Posted to dev@logging.apache.org by Remko Popma <re...@gmail.com> on 2017/11/23 07:06:45 UTC
converting markdown links to html links
This took me a while to get right, so let me share it.
Below unix command can be used to replace the markdown links to HTML links
in a text file:
sed -i -e 's/\[\([^\]*\)\](\([^)]*\))/<a href="\2">\1<\/a>/g'
RELEASE-NOTES.md
Tricky points were that sed does not recognize the non-greedy qualifier, so
you need to do [^x]* to match _up to_ the next `x`.
Also round brackets are taken literally and capturing group brackets need
to be escaped (the opposite from what I expected).
Re: converting markdown links to html links
Posted by Ralph Goers <ra...@dslextreme.com>.
Those are.
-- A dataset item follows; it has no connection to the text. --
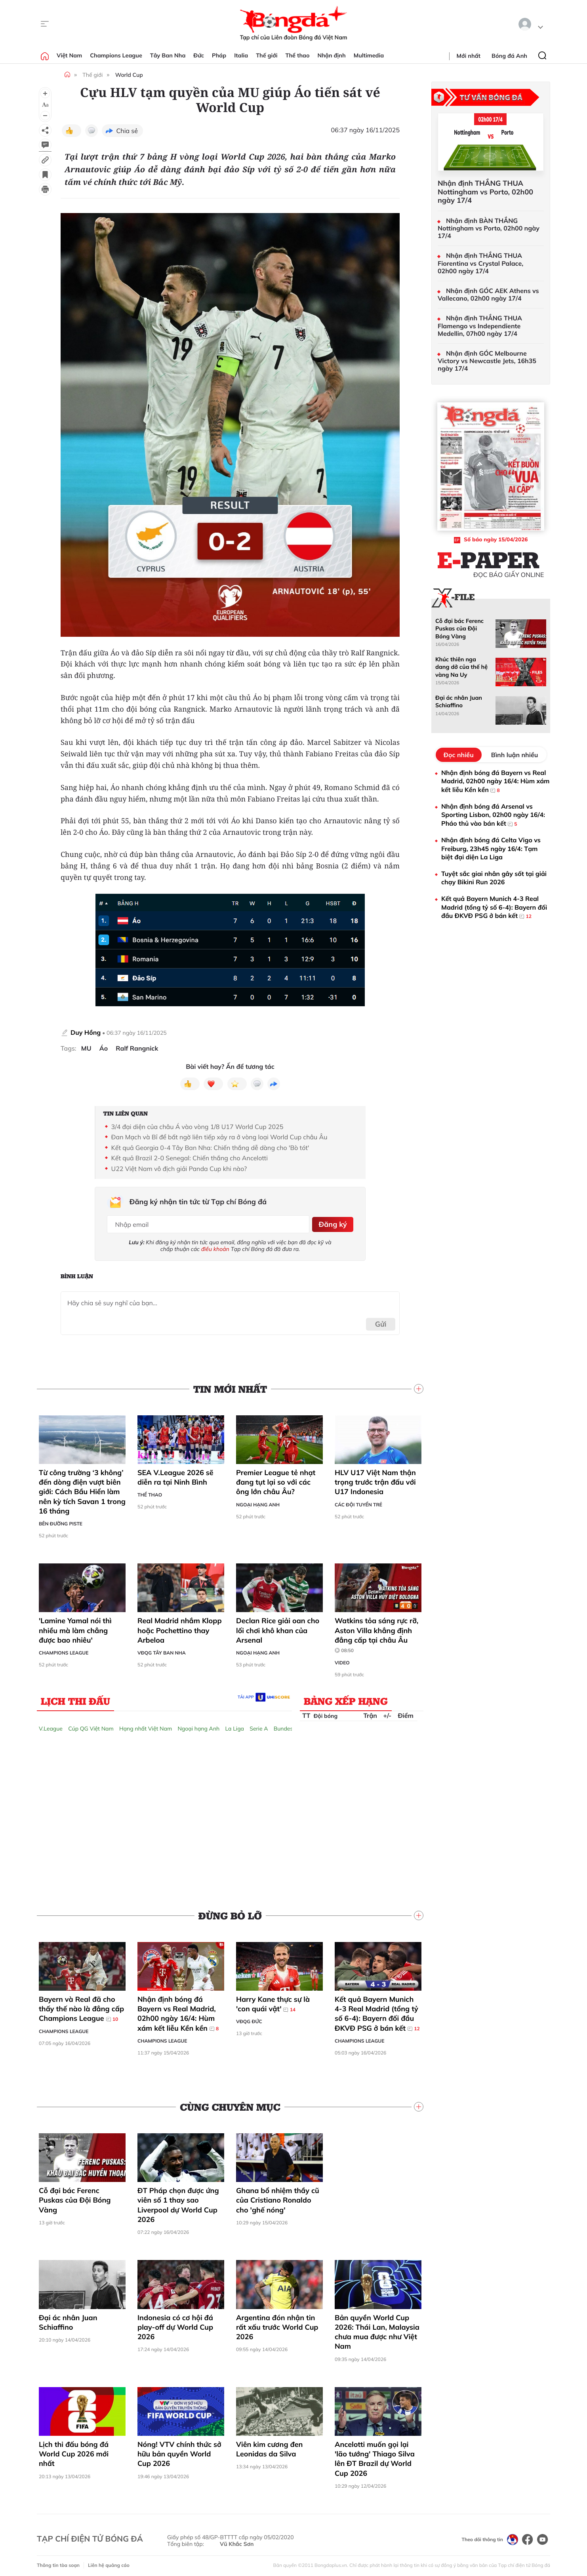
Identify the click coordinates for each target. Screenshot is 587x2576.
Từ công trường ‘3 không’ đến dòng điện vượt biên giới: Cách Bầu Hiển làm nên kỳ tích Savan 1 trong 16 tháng (82, 1489)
I am going to hand-edit the announcement.
Ralph
> On Nov 23, 2017, at 1:06 AM, Remko Popma <re...@gmail.com> wrote:
>
> Really?
> Looking at announcement.vm they seem identical.
>
>
>
>> On Nov 23, 2017, at 16:59, Ralph Goers <ra...@dslextreme.com> wrote:
>>
>> Thanks, although the announcement is going to contain a bit more text than is in the release notes.
>>
>> Ralph
>>
>>> On Nov 23, 2017, at 12:06 AM, Remko Popma <re...@gmail.com> wrote:
>>>
>>> This took me a while to get right, so let me share it.
>>>
>>> Below unix command can be used to replace the markdown links to HTML links
>>> in a text file:
>>>
>>> sed -i -e 's/\[\([^\]*\)\](\([^)]*\))/<a href="\2">\1<\/a>/g'
>>> RELEASE-NOTES.md
>>>
>>> Tricky points were that sed does not recognize the non-greedy qualifier, so
>>> you need to do [^x]* to match _up to_ the next `x`.
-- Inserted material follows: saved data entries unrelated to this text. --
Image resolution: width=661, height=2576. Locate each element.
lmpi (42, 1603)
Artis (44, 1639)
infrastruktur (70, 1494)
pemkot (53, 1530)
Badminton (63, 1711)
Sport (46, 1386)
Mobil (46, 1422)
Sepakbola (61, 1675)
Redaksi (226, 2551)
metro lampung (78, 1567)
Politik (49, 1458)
>>> Also round brackets are taken literally and capturing group brackets need
>>> to be escaped (the opposite from what I expected).
>>
>>
>
Re: converting markdown links to html links
Posted by Remko Popma <re...@gmail.com>.
Really?
Looking at announcement.vm they seem identical.
> On Nov 23, 2017, at 16:59, Ralph Goers <ra...@dslextreme.com> wrote:
>
> Thanks, although the announcement is going to contain a bit more text than is in the release notes.
>
> Ralph
>
>> On Nov 23, 2017, at 12:06 AM, Remko Popma <re...@gmail.com> wrote:
>>
>> This took me a while to get right, so let me share it.
>>
>> Below unix command can be used to replace the markdown links to HTML links
>> in a text file:
>>
>> sed -i -e 's/\[\([^\]*\)\](\([^)]*\))/<a href="\2">\1<\/a>/g'
>> RELEASE-NOTES.md
>>
>> Tricky points were that sed does not recognize the non-greedy qualifier, so
>> you need to do [^x]* to match _up to_ the next `x`.
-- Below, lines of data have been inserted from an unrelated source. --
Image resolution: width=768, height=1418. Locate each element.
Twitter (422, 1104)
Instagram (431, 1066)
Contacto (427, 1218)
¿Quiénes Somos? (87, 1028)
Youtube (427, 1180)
>> Also round brackets are taken literally and capturing group brackets need
>> to be escaped (the opposite from what I expected).
>
>
Re: converting markdown links to html links
Posted by Ralph Goers <ra...@dslextreme.com>.
Thanks, although the announcement is going to contain a bit more text than is in the release notes.
Ralph
> On Nov 23, 2017, at 12:06 AM, Remko Popma <re...@gmail.com> wrote:
>
> This took me a while to get right, so let me share it.
>
> Below unix command can be used to replace the markdown links to HTML links
> in a text file:
>
> sed -i -e 's/\[\([^\]*\)\](\([^)]*\))/<a href="\2">\1<\/a>/g'
> RELEASE-NOTES.md
>
> Tricky points were that sed does not recognize the non-greedy qualifier, so
> you need to do [^x]* to match _up to_ the next `x`.
> Also round brackets are taken literally and capturing group brackets need
> to be escaped (the opposite from what I expected).